Introduction to Outlier Detection and Highlighting in Pandas
As data analysts, we often encounter datasets that contain outliers - values that are significantly different from the rest of the data. In this article, we will explore how to detect and highlight these outliers using z-scores in pandas.
Background on Z-Score
The z-score is a measure of how many standard deviations an element is from the mean. It’s used to determine whether a value is unusual or not. The formula for calculating the z-score is:
z = (X - μ) / σ
Where:
- X is the value we’re examining
- μ is the mean of the dataset
- σ is the standard deviation of the dataset
A z-score greater than 1.5 indicates that a value is more than one and a half standard deviations away from the mean, which is generally considered to be an outlier.

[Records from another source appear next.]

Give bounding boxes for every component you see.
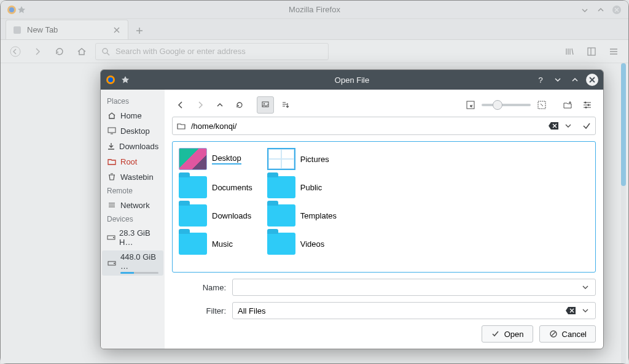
chevron-down-icon[interactable] [580,306,590,316]
folder-icon [267,233,295,255]
sidebar-item-label: Wastebin [120,172,154,182]
firefox-window: Mozilla Firefox New Tab Search with Goog… [0,0,629,364]
up-button[interactable] [211,96,229,114]
icon-view-button[interactable] [257,96,274,114]
folder-icon [176,121,186,131]
folder-icon [267,176,295,198]
desktop-thumbnail-icon [179,148,207,170]
sidebar-item-wastebin[interactable]: Wastebin [102,170,163,184]
file-item-label: Documents [212,183,252,192]
places-panel: Places Home Desktop Downloads Root Waste… [101,90,165,349]
sidebar-item-label: 28.3 GiB H… [119,228,158,247]
devices-section-label: Devices [102,214,163,225]
sidebar-item-device-1[interactable]: 28.3 GiB H… [102,227,163,249]
trash-icon [107,172,117,182]
filter-label: Filter: [172,306,226,316]
svg-point-20 [588,104,590,106]
file-item-label: Public [300,183,322,192]
svg-point-19 [585,102,587,104]
sort-button[interactable] [276,96,294,114]
svg-point-12 [113,237,114,238]
zoom-in-icon[interactable] [533,96,550,114]
sidebar-item-label: Root [120,157,137,166]
drive-icon [107,233,115,242]
settings-button[interactable] [579,96,596,114]
folder-icon [179,176,207,198]
file-item-label: Templates [300,211,337,220]
file-item-documents[interactable]: Documents [179,176,252,198]
file-item-desktop[interactable]: Desktop [179,148,252,170]
file-item-label: Desktop [212,153,241,165]
close-icon[interactable] [586,74,598,86]
file-item-public[interactable]: Public [267,176,337,198]
folder-icon [267,204,295,227]
file-item-videos[interactable]: Videos [267,233,337,255]
svg-rect-10 [108,128,115,133]
button-label: Open [504,330,524,339]
sidebar-item-network[interactable]: Network [102,198,163,212]
file-item-music[interactable]: Music [179,233,252,255]
path-bar[interactable] [172,117,596,135]
name-field[interactable] [232,279,596,296]
clear-icon[interactable] [566,306,576,316]
chevron-down-icon[interactable] [563,121,573,131]
dialog-title: Open File [101,76,603,85]
new-folder-button[interactable] [559,96,576,114]
sidebar-item-label: Network [120,201,150,210]
file-view[interactable]: Desktop Documents Downloads Music Pictur… [172,141,596,273]
open-file-dialog: Open File ? Places Home Desktop Download… [100,69,604,349]
file-item-pictures[interactable]: Pictures [267,148,337,170]
dialog-toolbar [172,95,596,115]
clear-icon[interactable] [549,121,558,131]
network-icon [107,200,117,210]
drive-icon [107,258,117,268]
filter-field[interactable]: All Files [232,302,596,319]
sidebar-item-device-2[interactable]: 448.0 GiB … [102,250,163,276]
folder-icon [107,157,117,166]
pin-icon[interactable] [120,75,130,85]
dialog-titlebar: Open File ? [101,70,603,90]
sidebar-item-desktop[interactable]: Desktop [102,124,163,137]
folder-icon [179,204,207,227]
file-item-label: Videos [300,239,325,249]
back-button[interactable] [172,96,189,114]
filter-value: All Files [238,306,266,316]
sidebar-item-label: 448.0 GiB … [120,252,158,271]
file-item-downloads[interactable]: Downloads [179,204,252,227]
cancel-button[interactable]: Cancel [539,325,596,343]
sidebar-item-downloads[interactable]: Downloads [102,139,163,153]
home-icon [107,110,117,120]
file-item-templates[interactable]: Templates [267,204,337,227]
svg-point-9 [108,77,113,82]
usage-bar [120,272,158,274]
open-button[interactable]: Open [482,325,533,343]
file-item-label: Downloads [212,211,251,220]
path-input[interactable] [191,122,544,131]
desktop-icon [107,126,117,136]
minimize-icon[interactable] [552,74,564,86]
pictures-thumbnail-icon [267,148,295,170]
chevron-down-icon[interactable] [580,282,590,292]
checkmark-icon [491,329,501,339]
zoom-slider[interactable] [482,104,531,106]
sidebar-item-root[interactable]: Root [102,155,163,168]
button-label: Cancel [562,330,587,339]
file-item-label: Pictures [300,155,329,164]
svg-point-16 [264,103,265,104]
file-item-label: Music [212,239,233,249]
cancel-icon [549,329,558,339]
remote-section-label: Remote [102,185,163,196]
forward-button[interactable] [192,96,209,114]
name-input[interactable] [238,283,576,292]
svg-point-21 [585,107,587,109]
places-section-label: Places [102,96,163,107]
download-icon [107,141,115,151]
sidebar-item-label: Desktop [120,126,150,136]
checkmark-icon[interactable] [582,121,592,131]
maximize-icon[interactable] [569,74,581,86]
zoom-out-icon[interactable] [462,96,479,114]
sidebar-item-home[interactable]: Home [102,109,163,122]
help-icon[interactable]: ? [534,74,547,86]
reload-button[interactable] [231,96,248,114]
folder-icon [179,233,207,255]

pandas DataFrames and Outlier Detection
Pandas provides several ways to detect outliers in dataframes. One common approach is to use the zscore function from the NumPy library, which calculates the z-scores for each value in the dataframe and returns a new series with these values.
In this article, we’ll explore how to use pandas’ built-in functions and libraries to highlight outliers in a dataset using z-scores.
The Problem
The question provided is about highlighting values that are outliers based on their z-scores. It includes an example data frame and a function written in Python to calculate the z-scores for each value, but with a minor mistake in handling NaN (Not a Number) values.
The Fix: Handling NaN Values
When using fillna(-np.Inf) or .replace(0, -np.Inf), it’s crucial to remember that replacing zeros is not equivalent to removing them. In the corrected function, we should use -np.Inf for NaN values instead of just fillna(-np.Inf). This ensures that NaN values are handled correctly and do not appear as outliers.
Using pandas’ Style Functionality
To highlight outlier values in a dataframe, we can utilize pandas’ style functionality. The style.apply function allows us to apply various styles to parts of the dataframe based on conditions. In this case, we use it to highlight rows where the z-score is greater than 1.5.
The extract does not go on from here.